# WebScraping on ImmoWelt.de

## Imports

In [17]:
import time

import pandas as pd
import bs4

from datetime import datetime

from bs4 import BeautifulSoup
from bs4 import ResultSet
from bs4.element import Tag as HtmlTag
from selenium import webdriver
from selenium.webdriver.chrome.options import Options
from selenium.webdriver.chrome.service import Service
from selenium.webdriver.common.by import By
from webdriver_manager.chrome import ChromeDriverManager

## Script

In [18]:
BUY_CATEGORIES = ["kaufen"]  # ["kaufen", "mieten"]
PROPERTY_CATEGORIES = ["wohnungen", "haeuser"]
HITS_PER_PAGE = 20
BASE_URL = "https://www.immowelt.de/liste/${state}/${property_category}/${buy_category}?d=true&efs=NEW_BUILDING_PROJECT&sd=DESC&sf=RELEVANCE&sp=${page}"

In [19]:
states = "Baden-Württemberg, Bayern, Berlin, Brandenburg, Bremen, Hamburg, Hessen, Mecklenburg-Vorpommern, Niedersachsen, Nordrhein-Westfalen, Rheinland-Pfalz, Saarland, Sachsen, Sachsen-Anhalt, Schleswig-Holstein, Thüringen"
states = states.replace("ü", "ue").lower().split(", ")
STATES = [f"bl-{state}" for state in states]
STATES

['bl-baden-wuerttemberg',
 'bl-bayern',
 'bl-berlin',
 'bl-brandenburg',
 'bl-bremen',
 'bl-hamburg',
 'bl-hessen',
 'bl-mecklenburg-vorpommern',
 'bl-niedersachsen',
 'bl-nordrhein-westfalen',
 'bl-rheinland-pfalz',
 'bl-saarland',
 'bl-sachsen',
 'bl-sachsen-anhalt',
 'bl-schleswig-holstein',
 'bl-thueringen']

### General Plan

<ol>
    <li>Get list of Properties</li>
    <li>Calculate the total Property pages count</li>
    <li>Get list of Expose URLs of the page</li>
    <li>Navigate to the Page and grab the Infos you want</li>
    <li>Loop</li>
</ol>

In [20]:
class ImmoWeltScraper:
    def __init__(
        self,
        base_url: str,
        states: list[str],
        hits_per_page: int,
        property_categories: list[str],
        buy_categories: list[str],
    ) -> None:
        self.TIME_DELAY = 5  # 60 * 2.5
        self.driver: webdriver.Chrome = None

        self.base_url = base_url
        self.states = states
        self.hits_per_page = hits_per_page
        self.property_categories = property_categories
        self.buy_categories = buy_categories
    
    def scrape(self) -> pd.DataFrame:
        try:
            self._create_driver()
            df = self._scrape()
            self._log("Script successful finished!", "SUCCESS")
        except Exception as exp:
            self._destroy_driver()
            self._log("Script failed. Try again!", "ERR")
            self._log(str(exp), "ERR_MSG")
            # raise exp
    
    def _scrape(self) -> pd.DataFrame:
        total_loops = len(self.states) * len(self.property_categories) * len(self.buy_categories)
        curr_loop = 0
        total_property_data: list[dict] = []
        for state in self.states:
            state_property_data: list[dict] = []
            for property_category in self.property_categories:
                for buy_category in self.buy_categories:
                    curr_loop += 1
                    self._log(f"Current-Loop: {curr_loop} of {total_loops}")
                    url = self._get_prep_url(state, property_category, buy_category)
                    soup = self._navigate_to(url)
                    if not self._is_page_found(soup):
                        continue
                    
                    page_count = self._calc_total_relevant_page_count(soup)
                    page_count = 35 if page_count > 35 else page_count
                    # page_count = 2 if page_count > 2 else page_count  # just for testing
                    for i in range(0, page_count):
                        try:
                            page = i + 1
                            self._log(f"State: {state}, Category: {property_category}, Type: {buy_category}, Page: {page} of {page_count}")
                            page_url = self._get_prep_url_page(url, page)
                            soup = self._navigate_to(url)
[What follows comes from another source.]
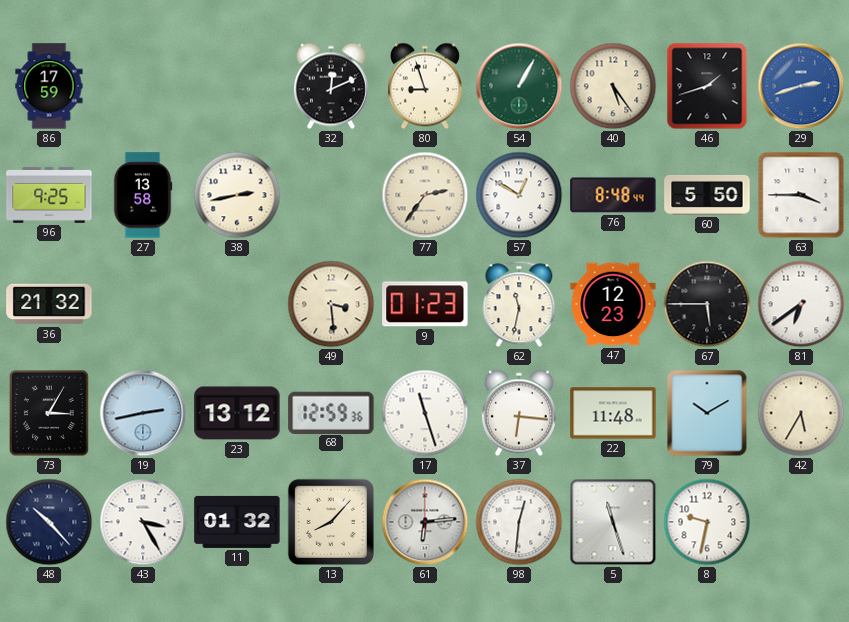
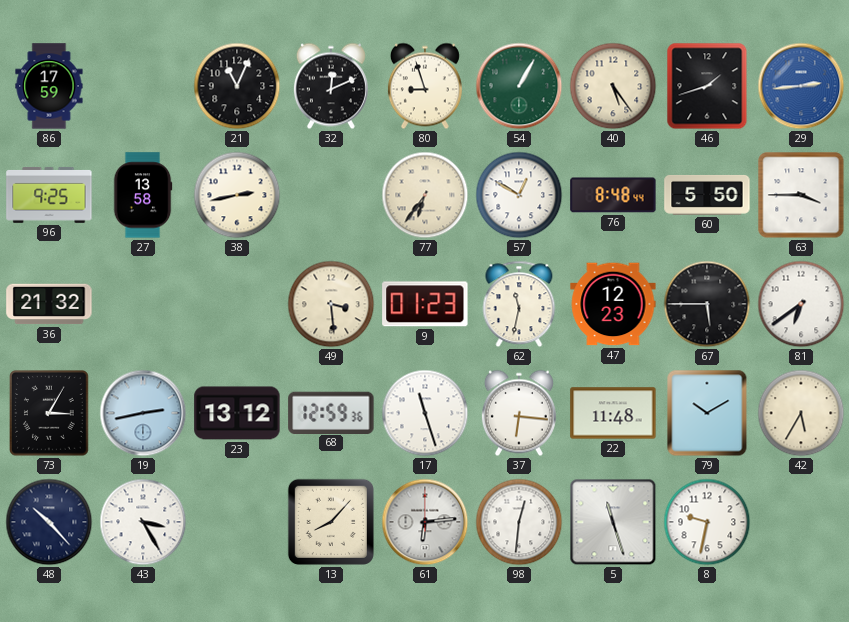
21: none -> 11:04
29: 2:42 -> 2:44
77: 2:36 -> 6:36
11: 01:32 -> none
                            expose_urls = self._get_expose_urls(soup)
                            for expose_url in expose_urls:
                                self.driver.get(expose_url)
                                property_data = self._get_property_data(
                                    property_category,
                                    buy_category,
                                    state
                                )
                                state_property_data.append(property_data)
                                total_property_data.append(property_data)
                        except Exception as exp:
                            self._log(f"Err URL: {expose_url}")
                            self._log(str(exp), "WARN")
                            continue
                self._log(f"Category delay of {self.TIME_DELAY}s", "SLEEP")
                time.sleep(self.TIME_DELAY)
            filepath = f"./data2/property_immowelt_{state}.csv"
            _ = self._export(state_property_data, filepath)
            self._log(f"State delay of {self.TIME_DELAY}s", "SLEEP")
            time.sleep(self.TIME_DELAY)
        filepath = "./data2/property_immowelt_data.csv"
        return self._export(total_property_data, filepath)

    def scrape_obj_test(
        self,
        expose_url: str,
    ) -> dict:
        self._create_driver()
        soup = self._navigate_to(expose_url)
        property_data = self._get_property_data(
            soup,
            "property_category",
            "buy_category",
            "state"
        )
        self._destroy_driver()
        return property_data

    def _create_driver(self) -> None:
        if self.driver:
            self._destroy_driver()
        options = Options()
        options.add_argument("--headless")
        self.driver = webdriver.Chrome(
            service=Service(
                ChromeDriverManager().install()
            ),
            options=options
        )
        self._log("Driver created")
        self._check_permission_requirements()
        self._log("Permissions accepted")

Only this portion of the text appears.